Here are the rejection messages Meta automatically sends whenever anybody attempts to opt out of third-party AI training.

Meta Generative AI Opt Out Rejection
Meta Generative AI Opt Out Rejection
Meta Generative AI Opt Out Rejection
Meta Generative AI Opt Out Rejection

This inability to control our data has many privacy advocates heated. Meta already proved throughout its 20-year history that it’s willing to bend any rule to make a profit off exploiting user data. And in the age of AI, they clearly intend to continue on this path.

It puts us all in a precarious positions–Meta legally has data on over three billion people. Approximately 2 billion people are under the age of 15, and Meta’s apps have a 13-year-old age restriction on them. This means the platform legally has data of about half the world’s qualifying population without even counting Instagram, WhatsApp, and Threads. And there’s a good chance it also bought data for the remaining half, as leveraging data for advertising is its core business.

We’re heading for a bleak future in which Meta is easily able to exploit the data and hard work of everybody, including creatives, and this makes Meta one of the big five tech companies to protest and boycott, although it may not make a difference.

The only options for social media outside of the walled gardens held by tech giants are open platforms like Bluesky and Mastodon, neither of which provides any privacy protections. The only thing worse than Meta exploiting our data is everyone (including Meta) having access to do so.

Moving Forward with Meta

Meta is one of the largest and most successful companies in the world, dominating the social media market and leveraging our social data to generate massive advertising profits.
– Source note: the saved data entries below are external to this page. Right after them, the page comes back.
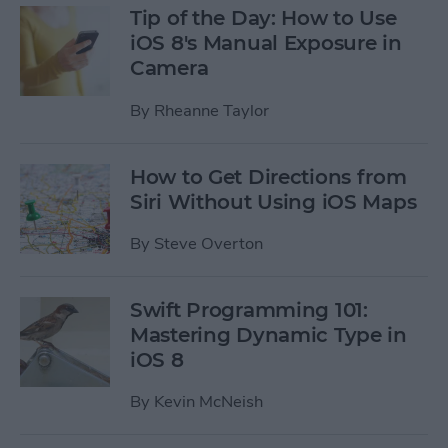
Tip of the Day: How to Use
iOS 8's Manual Exposure in
Camera
By
Rheanne Taylor
How to Get Directions from
Siri Without Using iOS Maps
By
Steve Overton
Swift Programming 101:
Mastering Dynamic Type in
iOS 8
By
Kevin McNeish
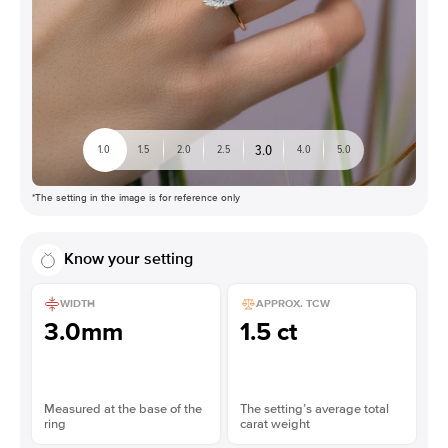
3.0
1.0
1.5
2.0
2.5
4.0
5.0
*The setting in the image is for reference only
Know your setting
WIDTH
APPROX. TCW
3.0mm
1.5 ct
Measured at the base of the
The setting’s average total
ring
carat weight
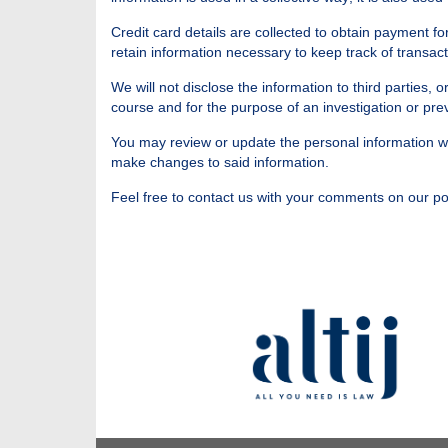
Credit card details are collected to obtain payment f
retain information necessary to keep track of transact
We will not disclose the information to third parties,
course and for the purpose of an investigation or pre
You may review or update the personal information we 
make changes to said information.
Feel free to contact us with your comments on our pol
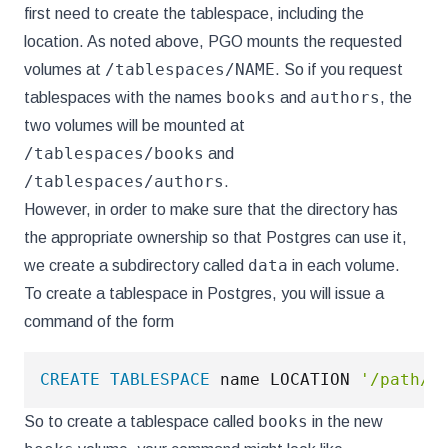
first need to create the tablespace, including the
location. As noted above, PGO mounts the requested
/tablespaces/NAME
volumes at
. So if you request
books
authors
tablespaces with the names
and
, the
two volumes will be mounted at
/tablespaces/books
and
/tablespaces/authors
.
However, in order to make sure that the directory has
the appropriate ownership so that Postgres can use it,
data
we create a subdirectory called
in each volume.
To create a tablespace in Postgres, you will issue a
command of the form
CREATE
TABLESPACE
 name LOCATION 
'/path/t
books
So to create a tablespace called
in the new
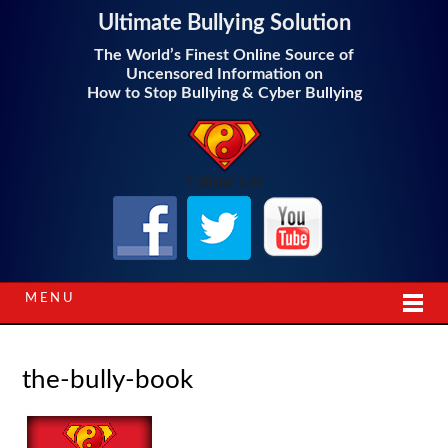
Ultimate Bullying Solution
The World’s Finest Online Source of
Uncensored Information on
How to Stop Bullying & Cyber Bullying
Follow Us!
MENU
the-bully-book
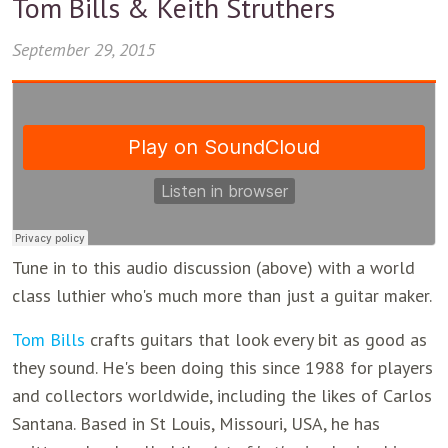
Tom Bills & Keith Struthers
September 29, 2015
Tune in to this audio discussion (above) with a world
class luthier who's much more than just a guitar maker.
Tom Bills
crafts guitars that look every bit as good as
they sound. He's been doing this since 1988 for players
and collectors worldwide, including the likes of Carlos
Santana. Based in St Louis, Missouri, USA, he has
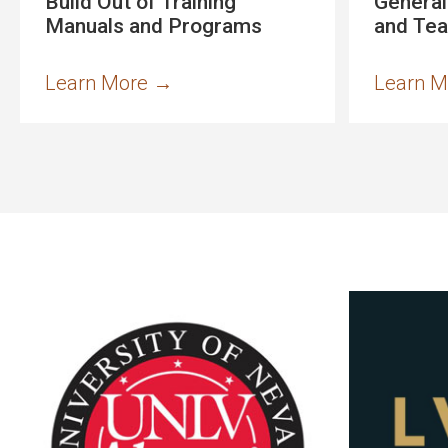
Build Out of Training
General
Manuals and Programs
and Te
Learn More
→
Learn 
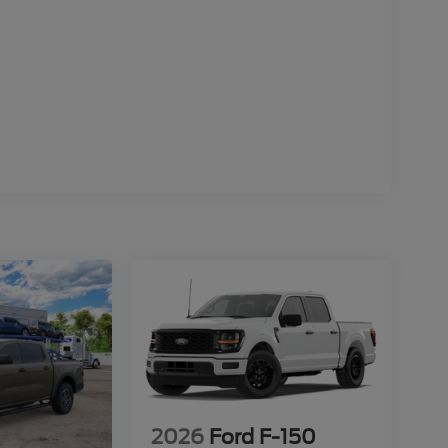
2026
Ford F-150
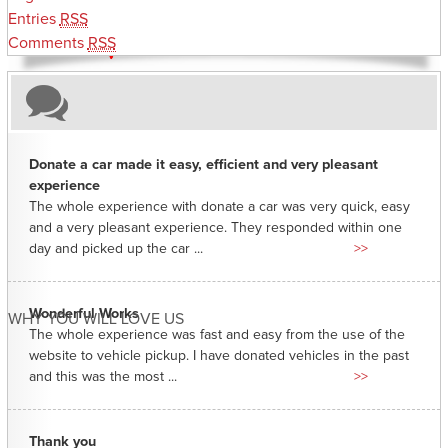
Entries
RSS
Comments
RSS
Donate a car made it easy, efficient and very pleasant
experience
The whole experience with donate a car was very quick, easy
and a very pleasant experience. They responded within one
day and picked up the car ...
>>
Wonderful Works
WHY YOU WILL LOVE US
The whole experience was fast and easy from the use of the
website to vehicle pickup. I have donated vehicles in the past
and this was the most ...
>>
Thank you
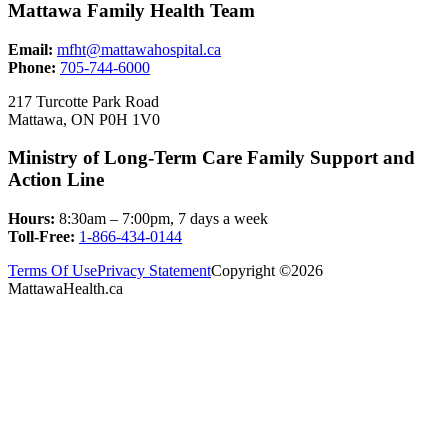
Mattawa Family Health Team
Email:
mfht@mattawahospital.ca
Phone:
705-744-6000
217 Turcotte Park Road
Mattawa, ON P0H 1V0
Ministry of Long-Term Care Family Support and
Action Line
Hours:
8:30am – 7:00pm, 7 days a week
Toll-Free:
1-866-434-0144
Terms Of Use
Privacy Statement
Copyright ©2026
MattawaHealth.ca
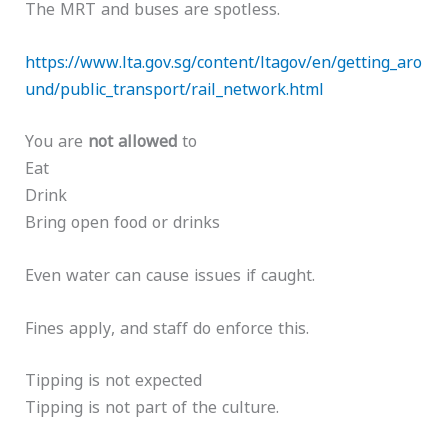
The MRT and buses are spotless.
https://www.lta.gov.sg/content/ltagov/en/getting_aro
und/public_transport/rail_network.html
You are
not allowed
to
Eat
Drink
Bring open food or drinks
Even water can cause issues if caught.
Fines apply, and staff do enforce this.
Tipping is not expected
Tipping is not part of the culture.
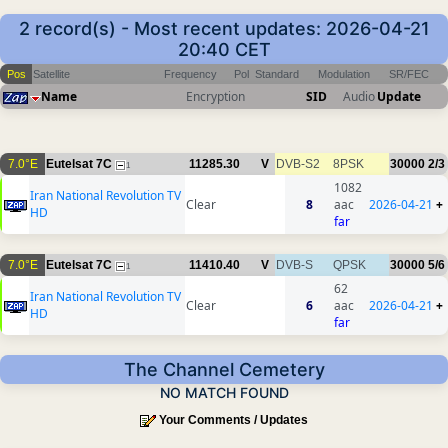
2 record(s) - Most recent updates: 2026-04-21
20:40 CET
Pos
Satellite
Frequency
Pol
Standard
Modulation
SR/FEC
Name
Encryption
SID
Audio
Update
7.0°E
Eutelsat 7C
11285.30
V
DVB-S2
8PSK
30000
2/3
1
1082
Iran National Revolution TV
Clear
8
aac
2026-04-21
+
HD
far
7.0°E
Eutelsat 7C
11410.40
V
DVB-S
QPSK
30000
5/6
1
62
Iran National Revolution TV
Clear
6
aac
2026-04-21
+
HD
far
The Channel Cemetery
NO MATCH FOUND
Your Comments / Updates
However, Meta’s advancements in AI have been met with skepticism regarding their ethical implications. Criticisms range from a poorly implemented opt-out policy to a lack of transparency about data collection and usage. These concerns add to the company’s already controversial reputation as one of the internet’s most exploitative data collectors, raising questions about responsible AI development and data management practices.

Despite the company’s widespread influence and rapid technological advancements, concerns about data privacy, ethics, and potential monopolistic practices continue to cast a shadow over its efforts. Meta’s approach to AI contrasts with other industry players in its openness, but this has not alleviated the overarching ethical dilemmas. As AI continues to be embedded into daily life and Meta’s diverse range of services, the need for responsible practices becomes increasingly urgent.